• [WORK ORDER]:
This exercise asks for the entries to be repeated exactly, without their images.

[Opening MATERIAL FOR THIS TASK section]

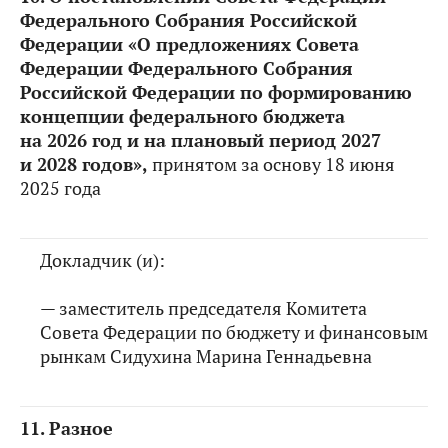
Федерального Собрания Российской
Федерации «О предложениях Совета
Федерации Федерального Собрания
Российской Федерации по формированию
концепции федерального бюджета
на 2026 год и на плановый период 2027
и 2028 годов»,
принятом за основу 18 июня
2025 года
Докладчик (и):
— заместитель председателя Комитета
Совета Федерации по бюджету и финансовым
рынкам Сидухина Марина Геннадьевна
11.
Разное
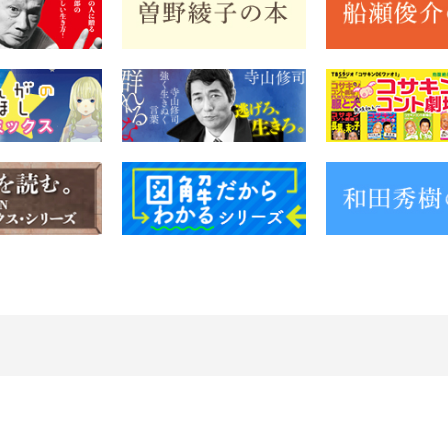
特定商取引法に関する表示
お問い合わせ
サイトマップ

[Closing MATERIAL FOR THIS TASK section]

• [RESPONSE]:
Федерального Собрания Российской
Федерации «О предложениях Совета
Федерации Федерального Собрания
Российской Федерации по формированию
концепции федерального бюджета
на 2026 год и на плановый период 2027
и 2028 годов»,
принятом за основу 18 июня
2025 года
Докладчик (и):
— заместитель председателя Комитета
Совета Федерации по бюджету и финансовым
рынкам Сидухина Марина Геннадьевна
11.
Разное
特定商取引法に関する表示
お問い合わせ
サイトマップ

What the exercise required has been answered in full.